_Task prompt:_ Please output the entries below without altering a single character.

_Information supplied:_
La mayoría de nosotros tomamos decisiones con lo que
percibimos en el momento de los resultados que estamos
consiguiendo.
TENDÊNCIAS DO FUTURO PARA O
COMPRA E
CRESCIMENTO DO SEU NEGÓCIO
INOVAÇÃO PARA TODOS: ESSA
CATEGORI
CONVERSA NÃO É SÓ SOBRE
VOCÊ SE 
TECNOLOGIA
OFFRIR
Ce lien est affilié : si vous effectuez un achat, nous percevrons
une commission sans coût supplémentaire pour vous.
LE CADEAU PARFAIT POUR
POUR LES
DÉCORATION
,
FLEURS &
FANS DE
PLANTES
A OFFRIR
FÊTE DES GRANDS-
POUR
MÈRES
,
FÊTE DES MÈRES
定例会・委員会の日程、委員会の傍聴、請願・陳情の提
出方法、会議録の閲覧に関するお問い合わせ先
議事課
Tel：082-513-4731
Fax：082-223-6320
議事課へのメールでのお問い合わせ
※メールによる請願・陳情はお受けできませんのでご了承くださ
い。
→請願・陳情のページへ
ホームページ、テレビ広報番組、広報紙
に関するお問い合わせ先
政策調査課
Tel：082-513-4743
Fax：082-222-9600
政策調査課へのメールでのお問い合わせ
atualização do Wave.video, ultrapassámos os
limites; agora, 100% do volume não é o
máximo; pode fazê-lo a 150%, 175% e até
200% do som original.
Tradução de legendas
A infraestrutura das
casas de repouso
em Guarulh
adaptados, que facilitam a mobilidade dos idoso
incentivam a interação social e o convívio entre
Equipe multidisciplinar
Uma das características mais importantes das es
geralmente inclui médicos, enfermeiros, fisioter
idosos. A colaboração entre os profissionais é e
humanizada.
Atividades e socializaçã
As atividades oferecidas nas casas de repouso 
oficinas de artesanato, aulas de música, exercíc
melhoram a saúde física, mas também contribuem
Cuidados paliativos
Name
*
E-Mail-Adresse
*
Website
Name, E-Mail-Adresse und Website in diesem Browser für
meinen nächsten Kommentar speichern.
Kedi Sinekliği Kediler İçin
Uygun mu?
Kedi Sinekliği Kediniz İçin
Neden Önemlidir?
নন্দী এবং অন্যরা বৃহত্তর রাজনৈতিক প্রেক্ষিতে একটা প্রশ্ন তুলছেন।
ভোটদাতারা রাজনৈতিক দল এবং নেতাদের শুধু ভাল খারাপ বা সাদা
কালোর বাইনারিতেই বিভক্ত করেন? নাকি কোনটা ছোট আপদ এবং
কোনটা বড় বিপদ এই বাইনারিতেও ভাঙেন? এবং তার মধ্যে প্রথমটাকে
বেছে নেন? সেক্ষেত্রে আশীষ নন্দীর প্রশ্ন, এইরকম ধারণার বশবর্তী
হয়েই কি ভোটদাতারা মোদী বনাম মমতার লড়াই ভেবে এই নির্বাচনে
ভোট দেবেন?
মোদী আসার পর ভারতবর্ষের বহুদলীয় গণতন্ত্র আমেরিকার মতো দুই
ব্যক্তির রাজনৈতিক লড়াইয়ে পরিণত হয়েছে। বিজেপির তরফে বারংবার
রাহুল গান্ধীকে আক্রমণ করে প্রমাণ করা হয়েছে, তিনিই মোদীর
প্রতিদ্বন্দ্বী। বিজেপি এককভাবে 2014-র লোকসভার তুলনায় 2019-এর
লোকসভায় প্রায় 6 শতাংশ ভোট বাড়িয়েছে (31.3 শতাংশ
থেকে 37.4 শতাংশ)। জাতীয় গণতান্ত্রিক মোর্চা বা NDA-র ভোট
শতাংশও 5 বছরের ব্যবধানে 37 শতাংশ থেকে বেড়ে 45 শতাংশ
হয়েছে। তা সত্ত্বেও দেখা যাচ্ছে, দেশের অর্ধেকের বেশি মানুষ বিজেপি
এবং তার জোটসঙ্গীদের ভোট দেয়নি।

_Task result:_
La mayoría de nosotros tomamos decisiones con lo que
percibimos en el momento de los resultados que estamos
consiguiendo.
TENDÊNCIAS DO FUTURO PARA O
COMPRA E
CRESCIMENTO DO SEU NEGÓCIO
INOVAÇÃO PARA TODOS: ESSA
CATEGORI
CONVERSA NÃO É SÓ SOBRE
VOCÊ SE 
TECNOLOGIA
OFFRIR
Ce lien est affilié : si vous effectuez un achat, nous percevrons
une commission sans coût supplémentaire pour vous.
LE CADEAU PARFAIT POUR
POUR LES
DÉCORATION
,
FLEURS &
FANS DE
PLANTES
A OFFRIR
FÊTE DES GRANDS-
POUR
MÈRES
,
FÊTE DES MÈRES
定例会・委員会の日程、委員会の傍聴、請願・陳情の提
出方法、会議録の閲覧に関するお問い合わせ先
議事課
Tel：082-513-4731
Fax：082-223-6320
議事課へのメールでのお問い合わせ
※メールによる請願・陳情はお受けできませんのでご了承くださ
い。
→請願・陳情のページへ
ホームページ、テレビ広報番組、広報紙
に関するお問い合わせ先
政策調査課
Tel：082-513-4743
Fax：082-222-9600
政策調査課へのメールでのお問い合わせ
atualização do Wave.video, ultrapassámos os
limites; agora, 100% do volume não é o
máximo; pode fazê-lo a 150%, 175% e até
200% do som original.
Tradução de legendas
A infraestrutura das
casas de repouso
em Guarulh
adaptados, que facilitam a mobilidade dos idoso
incentivam a interação social e o convívio entre
Equipe multidisciplinar
Uma das características mais importantes das es
geralmente inclui médicos, enfermeiros, fisioter
idosos. A colaboração entre os profissionais é e
humanizada.
Atividades e socializaçã
As atividades oferecidas nas casas de repouso 
oficinas de artesanato, aulas de música, exercíc
melhoram a saúde física, mas também contribuem
Cuidados paliativos
Name
*
E-Mail-Adresse
*
Website
Name, E-Mail-Adresse und Website in diesem Browser für
meinen nächsten Kommentar speichern.
Kedi Sinekliği Kediler İçin
Uygun mu?
Kedi Sinekliği Kediniz İçin
Neden Önemlidir?
নন্দী এবং অন্যরা বৃহত্তর রাজনৈতিক প্রেক্ষিতে একটা প্রশ্ন তুলছেন।
ভোটদাতারা রাজনৈতিক দল এবং নেতাদের শুধু ভাল খারাপ বা সাদা
কালোর বাইনারিতেই বিভক্ত করেন? নাকি কোনটা ছোট আপদ এবং
কোনটা বড় বিপদ এই বাইনারিতেও ভাঙেন? এবং তার মধ্যে প্রথমটাকে
বেছে নেন? সেক্ষেত্রে আশীষ নন্দীর প্রশ্ন, এইরকম ধারণার বশবর্তী
হয়েই কি ভোটদাতারা মোদী বনাম মমতার লড়াই ভেবে এই নির্বাচনে
ভোট দেবেন?
মোদী আসার পর ভারতবর্ষের বহুদলীয় গণতন্ত্র আমেরিকার মতো দুই
ব্যক্তির রাজনৈতিক লড়াইয়ে পরিণত হয়েছে। বিজেপির তরফে বারংবার
রাহুল গান্ধীকে আক্রমণ করে প্রমাণ করা হয়েছে, তিনিই মোদীর
প্রতিদ্বন্দ্বী। বিজেপি এককভাবে 2014-র লোকসভার তুলনায় 2019-এর
লোকসভায় প্রায় 6 শতাংশ ভোট বাড়িয়েছে (31.3 শতাংশ
থেকে 37.4 শতাংশ)। জাতীয় গণতান্ত্রিক মোর্চা বা NDA-র ভোট
শতাংশও 5 বছরের ব্যবধানে 37 শতাংশ থেকে বেড়ে 45 শতাংশ
হয়েছে। তা সত্ত্বেও দেখা যাচ্ছে, দেশের অর্ধেকের বেশি মানুষ বিজেপি
এবং তার জোটসঙ্গীদের ভোট দেয়নি।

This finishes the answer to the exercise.